Calgary

TransCanada hires RBC to help sell up to 75% stake in Coastal GasLink pipeline

The Coastal GasLink pipeline project, designed to supply natural gas from northeastern B.C. to the LNG Canada facility on the West Coast at Kitimat is opposed by the Wet’suwet’en.

Pipeline has agreements with Indigenous communities along its route but has been met with resistance by some

The Calgary-based company says it is following through with its intention announced in November to eventually reduce its interest in the 670-kilometre, 48-inch diameter natural gas pipeline. (David Bell/CBC)

TransCanada Corp. says it has hired RBC to help it sell as much as a 75 per cent stake in the Coastal GasLink pipeline project designed to supply natural gas from northeastern B.C. to the LNG Canada facility on the West Coast at Kitimat.

The Calgary-based company says it is following through with its intention announced in November to eventually reduce its interest in the 670-kilometre, 48-inch diameter natural gas pipeline project to between 25 and 49 per cent.

The RBC news is contained in a 16-page response by TransCanada to a challenge now being heard by the National Energy Board over the jurisdiction of the B.C. provincial regulator of the pipeline.
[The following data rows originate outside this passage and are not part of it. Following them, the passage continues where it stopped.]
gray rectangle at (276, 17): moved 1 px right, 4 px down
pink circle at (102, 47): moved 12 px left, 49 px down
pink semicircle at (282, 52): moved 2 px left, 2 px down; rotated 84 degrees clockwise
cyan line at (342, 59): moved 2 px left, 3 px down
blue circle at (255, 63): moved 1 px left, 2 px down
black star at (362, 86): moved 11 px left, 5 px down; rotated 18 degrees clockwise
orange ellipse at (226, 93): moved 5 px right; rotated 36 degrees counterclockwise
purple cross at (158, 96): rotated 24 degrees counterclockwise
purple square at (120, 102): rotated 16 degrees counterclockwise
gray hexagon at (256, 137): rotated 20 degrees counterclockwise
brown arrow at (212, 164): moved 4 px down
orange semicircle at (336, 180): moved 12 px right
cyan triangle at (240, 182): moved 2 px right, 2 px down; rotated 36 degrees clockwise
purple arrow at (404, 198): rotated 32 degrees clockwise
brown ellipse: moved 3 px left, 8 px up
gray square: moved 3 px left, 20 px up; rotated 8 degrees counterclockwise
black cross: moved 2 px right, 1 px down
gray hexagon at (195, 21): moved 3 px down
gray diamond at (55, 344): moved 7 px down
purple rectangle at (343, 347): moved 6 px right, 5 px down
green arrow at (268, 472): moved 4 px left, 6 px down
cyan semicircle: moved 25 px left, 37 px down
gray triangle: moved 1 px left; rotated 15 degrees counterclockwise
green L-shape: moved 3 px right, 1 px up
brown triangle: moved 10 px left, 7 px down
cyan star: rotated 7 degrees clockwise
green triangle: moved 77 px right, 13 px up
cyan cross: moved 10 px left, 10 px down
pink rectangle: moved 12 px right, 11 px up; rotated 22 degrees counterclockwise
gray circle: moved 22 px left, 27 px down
B.C. resident Mike Sawyer argues that because TransCanada will operate the pipeline and the connected Nova Gas Transmission Ltd. system together, they form a single pipeline that crosses the Alberta-B.C. boundary and therefore must be regulated by the federal government.

TransCanada's response is that the purpose of Coastal GasLink is to move natural gas entirely within the province and therefore provincial approvals are appropriate.

The pipeline has support agreements with 20 elected Indigenous communities along its route but has been strongly opposed by hereditary clan chiefs who say they did not give permission for it to be built.

If the project's British Columbia Oil and Gas Commission approval is found to be inadequate, the proponent will have to make a formal NEB application and undergo another separate process to win federal approval.